Gauging the corticospinal contribution to walking is challenging. Imaging techniques such as fNIRS can reveal motor cortex activity 2,3, but cannot confirm that increased cortical activity reaches the muscle(s) of interest. Transcranial magnetic stimulation (TMS) of the motor cortex (coupled with peripheral electromyography (EMG)) can provide a more direct indication of corticospinal excitation 4,5, but is difficult to perform during walking and requires a perturbing neural stimulus. An alternative approach that avoids some of the drawbacks of imaging and TMS is frequency-domain analysis of surface electrical recordings (e.g., electroencephalography (EEG) and electromyography (EMG)). The premise is that rhythmic firing from the cortical source of excitation will also yield rhythmic firing of populations of motor units in the periphery. The amount of synchronous activity between the sites may indicate the extent to which cortical activation is driving muscular activation.

Studies using frequency-domain analysis of EEG and EMG in humans have demonstrated that submaximal voluntary isometric contractions are characterized by a dominant EEG-EMG synchrony at about 15–30 Hz.69 This EEG-EMG synchrony has been observed in a variety of muscles and has been shown to agree with the known somatotopic organization of the motor cortex.7,10 This work in humans is in agreement with earlier invasive studies of cortico-muscular synchrony conducted in monkeys.11,12 During dynamic muscle contractions, the 15–30 Hz EEG-EMG synchrony is diminished.13,14 It is replaced by a dominant synchrony in a higher frequency band10,13, generally in the range of 30–60 Hz which is known as the Piper frequency band.10,15 In the context of walking, a recent study demonstrated that EEG-EMG synchrony (EMG from tibialis anterior) is present in the 24–40 Hz frequency band, which overlaps with the Piper band. This finding strongly supports a direct corticospinal tract contribution to muscle activity during walking.

The same drive that elicits EEG-EMG synchrony may also lead to synchronous activity among paired EMG recordings, particularly within the same muscle or synergistic muscles.11,14,16,17 Support for a link between paired EMG synchrony and corticospinal drive during walking has been provided by a number of studies.
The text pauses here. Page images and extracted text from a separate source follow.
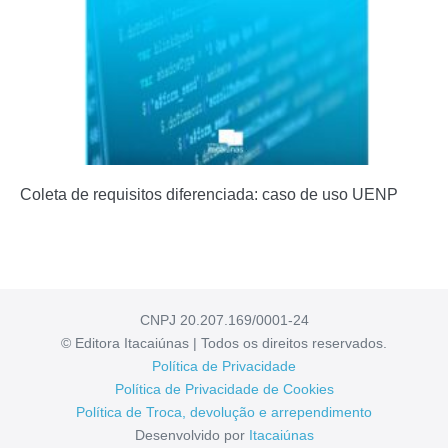
Coleta de requisitos diferenciada: caso de uso UENP
CNPJ 20.207.169/0001-24
© Editora Itacaiúnas | Todos os direitos reservados.
Política de Privacidade
Política de Privacidade de Cookies
Política de Troca, devolução e arrependimento
Desenvolvido por
Itacaiúnas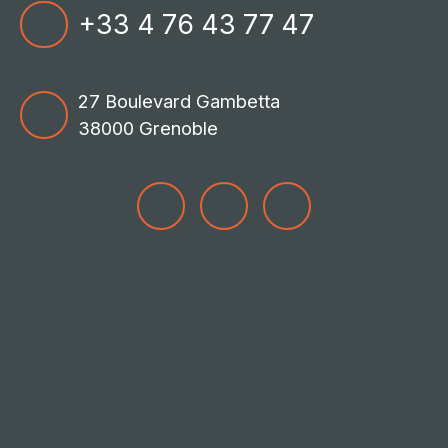
+33 4 76 43 77 47
27 Boulevard Gambetta
38000 Grenoble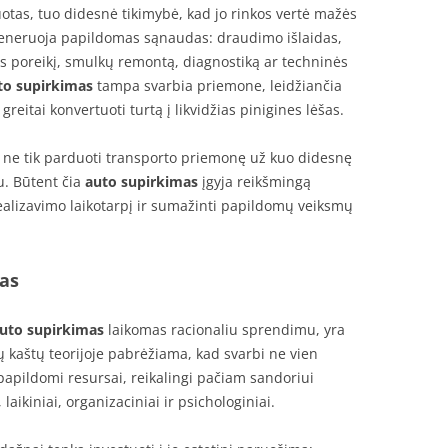
otas, tuo didesnė tikimybė, kad jo rinkos vertė mažės
 generuoja papildomas sąnaudas: draudimo išlaidas,
s poreikį, smulkų remontą, diagnostiką ar techninės
to supirkimas
tampa svarbia priemone, leidžiančia
eitai konvertuoti turtą į likvidžias pinigines lėšas.
 ne tik parduoti transporto priemonę už kuo didesnę
au. Būtent čia
auto supirkimas
įgyja reikšmingą
ealizavimo laikotarpį ir sumažinti papildomų veiksmų
as
uto supirkimas
laikomas racionaliu sprendimu, yra
 kaštų teorijoje pabrėžiama, kad svarbi ne vien
papildomi resursai, reikalingi pačiam sandoriui
, laikiniai, organizaciniai ir psichologiniai.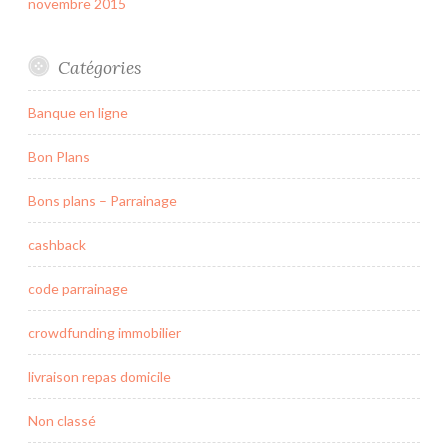
novembre 2015
Catégories
Banque en ligne
Bon Plans
Bons plans – Parrainage
cashback
code parrainage
crowdfunding immobilier
livraison repas domicile
Non classé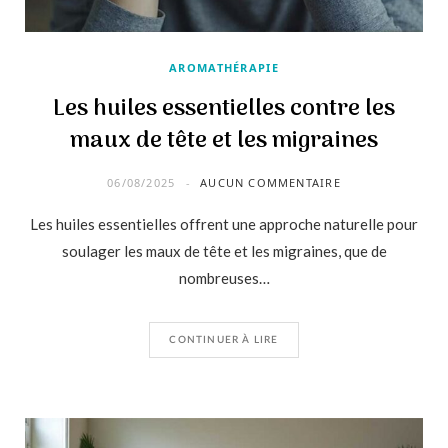
AROMATHÉRAPIE
Les huiles essentielles contre les
maux de tête et les migraines
06/08/2025
AUCUN COMMENTAIRE
Les huiles essentielles offrent une approche naturelle pour
Prévenir l’apparition des rides
soulager les maux de tête et les migraines, que de
avec les huiles essentielles
nombreuses…
CONTINUER À LIRE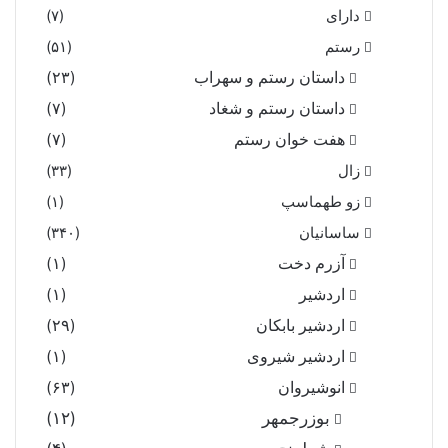
دارای
(۷)
رستم
(۵۱)
داستان رستم و سهراب
(۲۳)
داستان رستم و شغاد
(۷)
هفت خوان رستم‏
(۷)
زال
(۳۳)
زو طهماسپ‏
(۱)
ساسانیان
(۳۴۰)
آزرم دخت
(۱)
اردشیر
(۱)
اردشیر بابکان
(۲۹)
اردشیر شیروی
(۱)
انوشیروان
(۶۳)
بوزرجمهر
(۱۲)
Among the first were studies showing that EMG-EMG synchrony is diminished with corticospinal tract damage due to stroke or spinal cord injury 1821 and that neuro-rehabilitation yields increased synchrony and improved walking function in spinal cord injured individuals 19. Additional support is provided by a recent study showing that Piper band EMG-EMG synchrony within the tibialis anterior muscle is increased during childhood development (ages 4–15 years) and is associated with ankle control, as indicated by reduced step-to-step variability of toe position during swing.22 It was proposed that maturation of corticospinal control of walking is responsible for increased Piper band synchrony and improved ankle control.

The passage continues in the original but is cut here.